The number of my mother’s pupils in a few months amounted to ten or twelve, and just at a period when an honourable independence promised to cheer the days of an unexampled parent, my father unexpectedly returned form America. The pride of his soul was deeply wounded by the step which my mother had taken; he was offended even beyond the bounds of reason: he considered his name as disgraced, his conjugal reputation tarnished, by the public mode which his wife had adopted of revealing to the world her unprotected situation. A prouder heart never palpitated in the breast of man than that of my father. . . . (p. 28)

Her general opinion of her father’s rectitude, which she repeats a number of times, is most clearly sated in the following passage:

This deviation from domestic faith was the only dark shade that marked my father’s character.

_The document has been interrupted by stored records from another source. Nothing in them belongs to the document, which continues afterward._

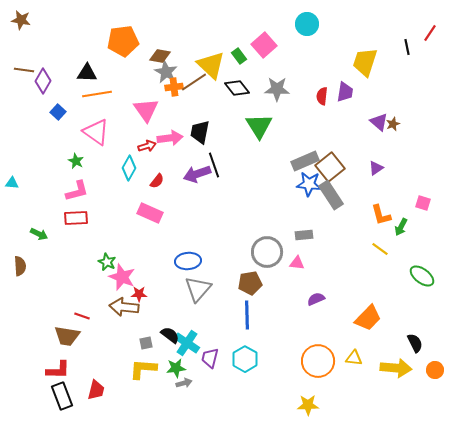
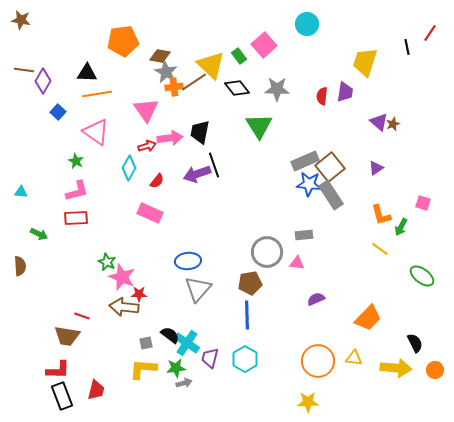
cyan triangle at (12, 183): moved 9 px right, 9 px down
yellow star at (308, 405): moved 3 px up
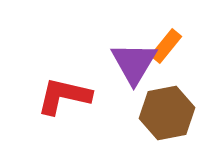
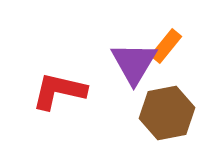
red L-shape: moved 5 px left, 5 px up
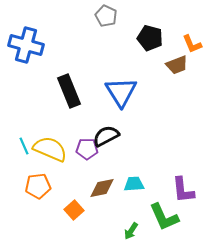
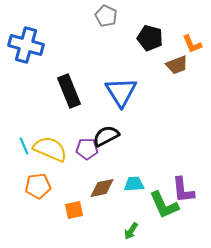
orange square: rotated 30 degrees clockwise
green L-shape: moved 12 px up
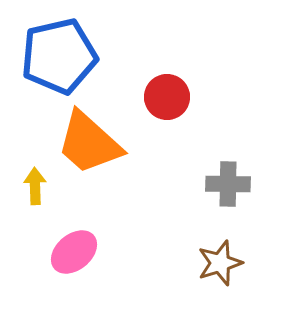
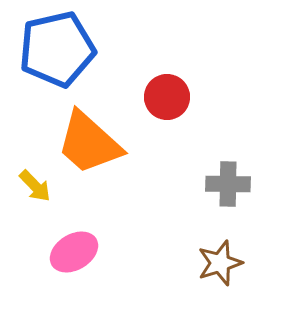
blue pentagon: moved 2 px left, 7 px up
yellow arrow: rotated 138 degrees clockwise
pink ellipse: rotated 9 degrees clockwise
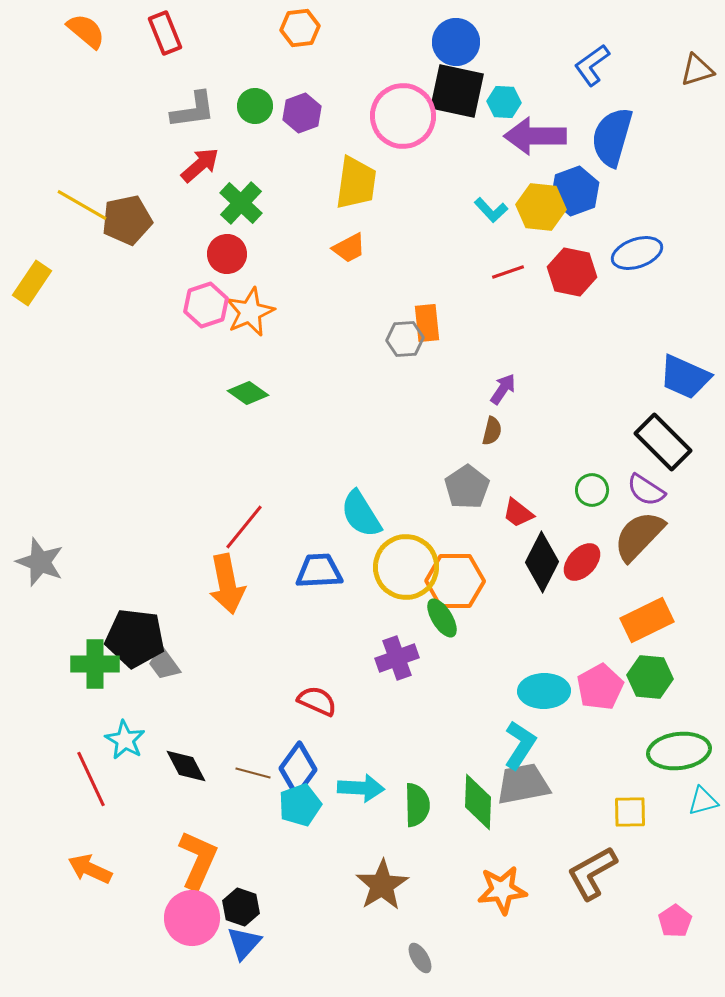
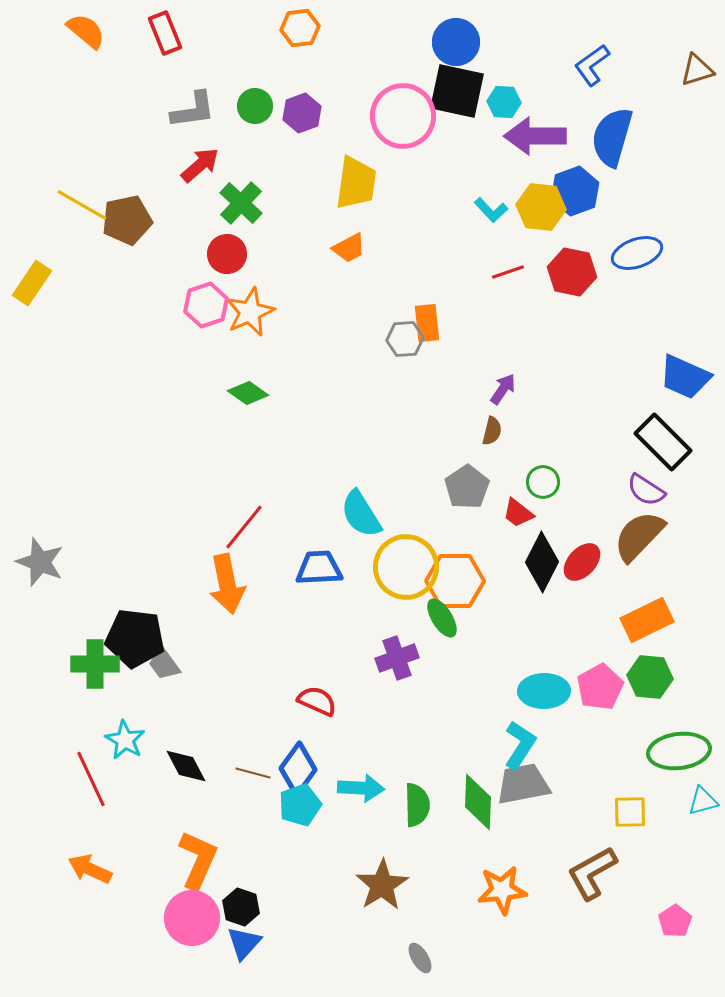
green circle at (592, 490): moved 49 px left, 8 px up
blue trapezoid at (319, 571): moved 3 px up
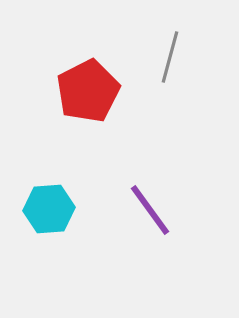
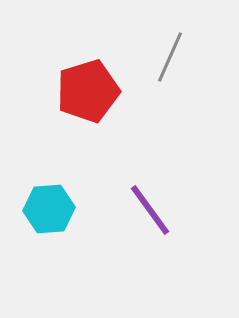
gray line: rotated 9 degrees clockwise
red pentagon: rotated 10 degrees clockwise
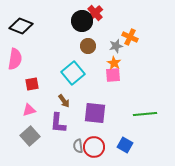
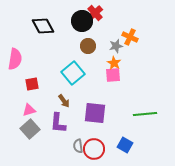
black diamond: moved 22 px right; rotated 40 degrees clockwise
gray square: moved 7 px up
red circle: moved 2 px down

He possessed a soul brave, liberal, enlightened, and ingenuous. He felt the impropriety of his conduct. Yet, though his mind was strongly organised, though his understanding was capacious, and his sense of honour delicate even to fastidiousness, he was still the dupe of his passions, the victim of an unfortunate attachment. (pp. 20-21)

Perhaps it is not too far-fetched to speculate that her complete acceptance of a double standard of behavior, which holds women responsible for peccadilloes but excuses men for major lapses on the grounds of "impetuosity of passion," constituted the basis for Mary Robinson’s tragedy.

 

2. Patterns in Women’s Autobiography: 1750-1800

 

The second half of the eighteenth century, as we have seen, confirms some of the new trends established in the earlier part of the century. Quaker autobiography continues to be written in significant numbers, though by now the form has become so convention-bound that the content seems highly diluted. Some Quaker works of the period, such as that of Margaret Lucas, are charming and well-written; but none are surprising and most are fairly pedestrian. The work of Hester Ann Rogers represents the influence of Methodism on women’s autobiography; but this influence can in no way be compared to that of the Quakers.

Secular works continue to predominate, and almost all were written for publication and under pressure of need. No longer are the secular works clustered within a few years of one another, as they were in the seventeenth century; rather they are scattered throughout the century. Even more tenaciously than in the beginning of the century, the authors of this period draw their material from love and its variations of intrigue and ambivalence or hostility towards men; indeed, with the partial exception of Ann Wall, it is difficult to think of an exception to this generalization. The handling of this theme by women autobiographers has grown increasingly sophisticated--not coincidentally paralleling the publication of Pamela and the subsequent appearance of the great eighteenth century novels. The catalytic function of the novel in the formation of women’s evolving idea of themselves as evinced in their autobiographies can hardly be overestimated. This influence can be traced in the increasing intricacy of self-analysis and in the growing impact of the cult of sensibility. Another development which deserves particular mention is the sudden début of several theatrical figures as autobiographers.

The autobiographies written in the eighteenth century, taken as a group, are radically different from--and much more diversified than--those of the seventeenth century. Religious autobiography has lost a lot of its freshness and originality. And gone are the simple and touching accounts of domestic trial and devotion produced in the privacy of their closets by aristocratic wives. Here instead are Elizabeth Elstob, austerely pursuing her scholarly studies; Sarah Churchill, staunchly defending her conduct of the political affairs of the nation; Charlotte Charke, sitting in her dreary quarters with a broken set of bellows in her lap to serve as a writing desk, negotiating with a publisher for the latest installment of her Narrative; and Mary Robinson, abandoning her acting career to become a mistress of the Prince of Wales. What has happened in the space of just a few years to cause such a striking shift in the nature of the autobiographical writings of women? In chapter VI, I shall attempt to isolate some of the developments underlying these changes.